Il semblerait que les soldats du clan du Wu-Tang soient parvenus à un consensus, afin de mettre un terme à leurs divergences internes. L’abbé RZA a finalement su trouver la solution pour annihiler la tentative de rébellion de Raekwon the Chief et Ghostface Killah en satisfaisant une partie de leurs conditions : faire appel à des musiciens et d’autres producteurs venus d’au-delà des terres Shaolin.
Ceci dit, le RZA reste maître de l’empreinte sonore du Wu en supervisant ce side-project honorable qui rassemble une partie des sabreurs du Wu-Tang (le Ghost, Inspectah Deck, Raekwon,…) ainsi que d’autres nobles tueurs à gage habitant la Eastcoast (Sean Price, AZ, Masta Ace, Cormega,…). Chamber Music n’est pas un nouvel opus officiel du Wu-Tang Clan, c’est une très bonne surprise.
Deux choses dans cet album : des parties instrumentales jouées par un groupe de musicien répondant au nom de The Revelations, et des instrus plus typiques du Wu produits sans l’intervention de RZA, sauf pour son titre en solo « NYC Crack », l’exception qui confirme la règle. Les beats sont donc produits par Bob Perry, Noah Rubin, Andrew Kelly et Fizzy Womack, l’autre alias de Lil Fame des M.O.P. Je ne sais pas comment ces personnes-là ont fait pour reproduire l’architecture des fondations Shaolin, mais ils ont réussi à le faire avec brio.

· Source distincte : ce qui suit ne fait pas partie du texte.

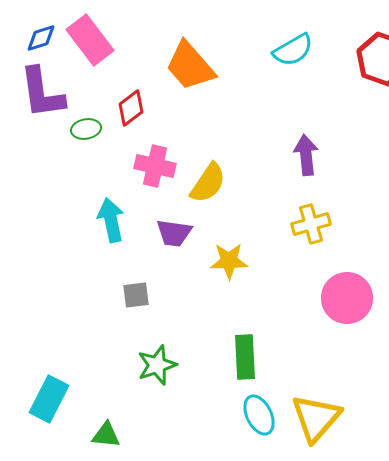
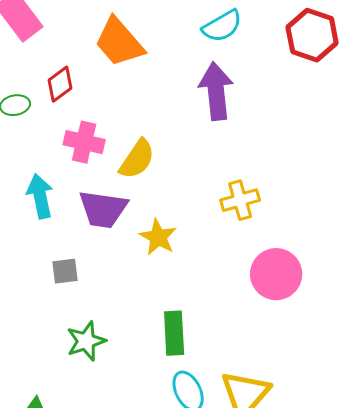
purple arrow: (306, 155) -> (216, 91), moved, size x1.4
purple trapezoid: (174, 233) -> (103, 209), size x1.4
yellow star: (229, 261) -> (158, 237), turned 30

Après la « Redemption », reprenant des dialogues de films de Kung-Fu qui font la singularité de l’univers du Wu depuis leurs origines, les lames se croisent sur le beat de « Kill Too Hard », comme à l’époque des 36 Chambers. Inspectah Deck et U-God font une démonstration de leur maîtrise lyricale, à laquelle s’ajoute l’expérience du légendaire Masta Ace, sur un fond de chants qui font penser à des moines en pleine méditations. Deck que l’on retrouve sur le old school « Harbor Masters », très seventies dans le style, en compagnie de Ghostface et d’AZ, spécialistes des assassinats verbaux. Le chef Raekwon débite son flow fluide comme l’eau qui coule sur « Radiant Jewels » sur un instru classieux pour discuter entre hustlers avec Cormega et Sean Price, représentant le Boot Camp.
« Evil Deeds » suit un schéma plus classique, hypnotique de par ces notes de pianos froides et cette basse légèrement lugubre. RZA suit la mélodie de piano pour le refrain entre un couplet de Ghostface et un autre de Havoc des Mobb Deep, à l’aise dans cette atmosphère magnifiquement morne. Le Ghost quant à lui se pose confortablement sur le down-tempo soulful « I Wish You Were Here » avec le soul singer Tre Williams. « Ill Figures » utilise quatre notes de contrebasse tournant en boucle, suffisant pour recréer l’essence-même de l’esprit Wu. Raekwon suivi des M.O.P et du vétéran Kool G Rap y trouvent leur compte au milieu de cette ambiance à la fois calme et inquiétante. Ce qui n’est pas le cas de l’ambitieux « Sound The Horns », prélude d’une attaque imminente d’un U-God très en forme, Inspectah Deck, aidés de Sadat X des Brand Nubian. Les trompettes sonnent tandis que la sombre basse vibre de manière discontinue et répétée, menaçante.
Si le RZA s’octroie un passage en solo d’un niveau supérieur à sa dernière livraison Digi Snax, il use de son temps de parole sur les diverses parties instrumentales des Revelations pour y répandre sa philosophie.
Contrairement à 8 Diagrams qui a partagé aussi bien le public que les divers membres du clan, Chamber Music mettra plus de monde d’accord. Moins conceptuel et risqué que Wu-Tang Meets The Indie Culture, et court (moins de 40 minutes), les alliances formées entre membres du Wu et individualités extérieures demeurent d’une redoutable efficacité et l’ambiance sonore, très proche du son de RZA des années 90, s’est modernisée dans le bon sens.
Dans la pratique de l’art ninja, il est nécessaire frapper vite et fort dans le camp ennemi au moment où il s’y attend le moins, comme ici en pensant le Wu-Tang en proie à des règlement de compte. C’est gagné.